Rather late in the afternoon we arrived at our station for the night—a very little village with a very long name—Alamajootra.
May 27. The hills to-day were less lofty and steep, the gorges and valleys somewhat broader, and the roads better. A few miles from our station for the night, on the only high hill we had to cross on this day’s march, the wooded region suddenly came to an end, and a charming landscape lay before us. In the foreground, extending in wavy lines, extending north and south, rose a chain of hills, which we could overlook from our high post of observation; and behind these lay the beautiful elevated plateau Ankay, at least fifteen miles broad (and of much greater length still) from north to south. Toward the east, in the background, two low ranges of mountains rose up against the horizon.
Our station for the night was a village called Maramaya.
May 28. We came to the elevated plateau Ankay, on which we found tolerable roads, so that our journey now proceeded rapidly. On the other hand, we lost a great deal of time in crossing the River Mangor. There was nothing to be had in the way of boats but a few hollowed trunks of trees, each of which would scarcely hold three or four people; thus several hours were consumed in ferrying over our numerous train and multifarious baggage. The rivers which I have as yet seen in Madagascar, including the Mangor, are very broad at certain spots, but they have no depth; the largest of them would not be navigable for a craft of fifty tons. They are very well filled, but, unfortunately, there are many more caymans in these rivers than fishes.
We crossed the low mountain ridge of Efody, and then the way wound onward through pleasant little valleys to the village of Ambodinangano, where we passed the night.
Near many villages I had noticed great upright stones, always placed at some miles’ distance from the village. Some of these, I was told, were funeral monuments; the rest were to mark the spots where the weekly markets are held. It would really seem as if the inhabitants of Madagascar were determined to do every thing differently from other nations, and so, instead of having their markets in the villages, they hold them in lonely desert places miles away from every human dwelling.

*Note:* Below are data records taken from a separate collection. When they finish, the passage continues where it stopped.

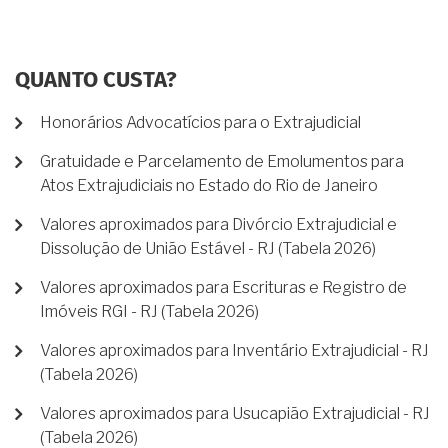
QUANTO CUSTA?
Honorários Advocatícios para o Extrajudicial
Gratuidade e Parcelamento de Emolumentos para
Atos Extrajudiciais no Estado do Rio de Janeiro
Valores aproximados para Divórcio Extrajudicial e
Dissolução de União Estável - RJ (Tabela 2026)
Valores aproximados para Escrituras e Registro de
Imóveis RGI - RJ (Tabela 2026)
Valores aproximados para Inventário Extrajudicial - RJ
(Tabela 2026)
Valores aproximados para Usucapião Extrajudicial - RJ
(Tabela 2026)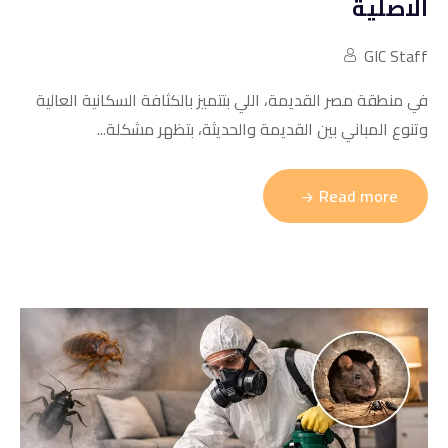
الاصلية
GIC Staff
في منطقة مصر القديمة، اللي بتتميز بالكثافة السكانية العالية
وتنوع المباني بين القديمة والحديثة، بتظهر مشكلة...
Read more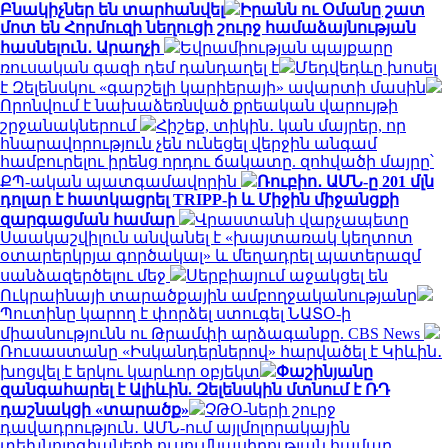
Բնակիչներ են տարհանվել
Իրանն ու Օմանը շատ
մոտ են Հորմուզի նեղուցի շուրջ համաձայնության
հասնելուն․ Արաղչի
Եվրամիության պայքարը
ռուսական գազի դեմ դանդաղել է
Մեդվեդևը խոսել
է Զելենսկու «գարշելի կարիերայի» ավարտի մասին
Որոնվում է նախաձեռնված քրեական վարույթի
շրջանակներում
Հիշեք, տիկին․ կան մայրեր, որ
հնարավորություն չեն ունեցել վերջին անգամ
համբուրելու իրենց որդու ճակատը. զոհվածի մայրը՝
ՔՊ-ական պատգամավորին
Ռուբիո․ ԱՄՆ-ը 201 մլն
դոլար է հատկացրել TRIPP-ի և Միջին միջանցքի
զարգացման համար
Վրաստանի վարչապետը
Սաակաշվիլուն անվանել է «խայտառակ կեղտոտ
օտարերկրյա գործակալ» և մեղադրել պատերազմ
սանձազերծելու մեջ
Սերբիայում աջակցել են
Ուկրաինայի տարածքային ամբողջականությանը
Պուտինը կարող է փորձել ստուգել ՆԱՏՕ-ի
միասնությունն ու Թրամփի արձագանքը. CBS News
Ռուսաստանը «Իսկանդերներով» հարվածել է Կիևին․
խոցվել է երկու կարևոր օբյեկտ
Փաշինյանը
զանգահարել է Ալիևին. Զելենսկին մտնում է ՌԴ
դաշնակցի «տարածք»
ՉԹՕ-ների շուրջ
դավադրություն․ ԱՄՆ-ում այլմոլորակային
տեխնոլոգիաների ուսումնասիրության համար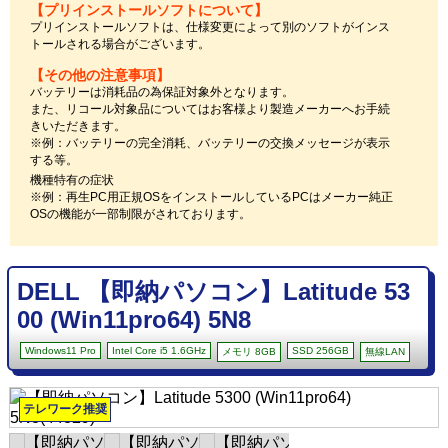
【プリインストールソフトについて】
プリインストールソフトは、仕様変更によって別のソフトがインス
トールされる場合がございます。
【その他の注意事項】
バッテリーは消耗品の為保証対象外となります。
また、リコール対象品についてはお客様より製造メーカーへお手続
きいただきます。
※例：バッテリーの完全消耗、バッテリーの交換メッセージが表示
する等。
機種特有の症状
※例：再生PC用正規OSをインストールしているPCはメーカー純正
OSの機能が一部制限がされております。
DELL 【即納パソコン】Latitude 53
00 (Win11pro64) 5N8
Windows11 Pro
Intel Core i5 1.6GHz
SSD 256GB
メモリ 8GB
無線LAN
テレワーク推奨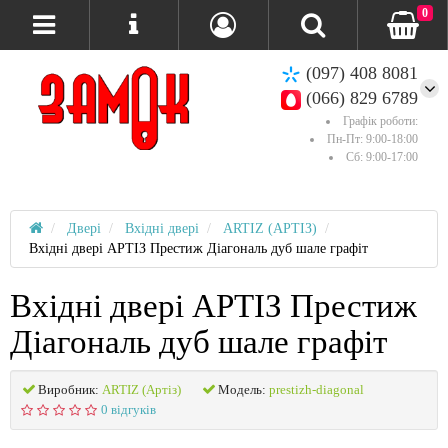
0
(097) 408 8081
(066) 829 6789
Графік роботи:
Пн-Пт: 9:00-18:00
Сб: 9:00-17:00
Двері
Вхідні двері
ARTIZ (АРТІЗ)
Вхідні двері АРТІЗ Престиж Діагональ дуб шале графіт
Вхідні двері АРТІЗ Престиж
Діагональ дуб шале графіт
Виробник:
ARTIZ (Артіз)
Модель:
prestizh-diagonal
0 відгуків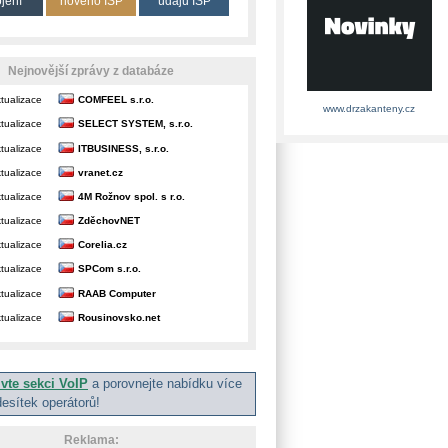
ojení
nového ISP
údajů ISP
Nejnovější zprávy z databáze
tualizace
COMFEEL s.r.o.
www.drzakanteny.cz
tualizace
SELECT SYSTEM, s.r.o.
tualizace
ITBUSINESS, s.r.o.
tualizace
vranet.cz
tualizace
4M Rožnov spol. s r.o.
tualizace
ZděchovNET
tualizace
Corelia.cz
tualizace
SPCom s.r.o.
tualizace
RAAB Computer
tualizace
Rousinovsko.net
ivte sekci VoIP
a porovnejte nabídku více
desítek operátorů!
Reklama:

May 29. To-day my traveling companions were fully justified in complaining of the roads, which were so bad that, in spite of my enlarged experience in this particular, I was compelled to acknowledge that I had seldom seen any thing to equal them. But the chief problem was how to cross the second little mountain chain of Efody, the sides of which are exceedingly steep. Even my bearers seemed to-day to feel that my frame was decidedly composed of mundane materials, and not of air. Right wearily did they drag me up over the steep heights, resting for a few moments, from time to time, to take breath and gather new strength.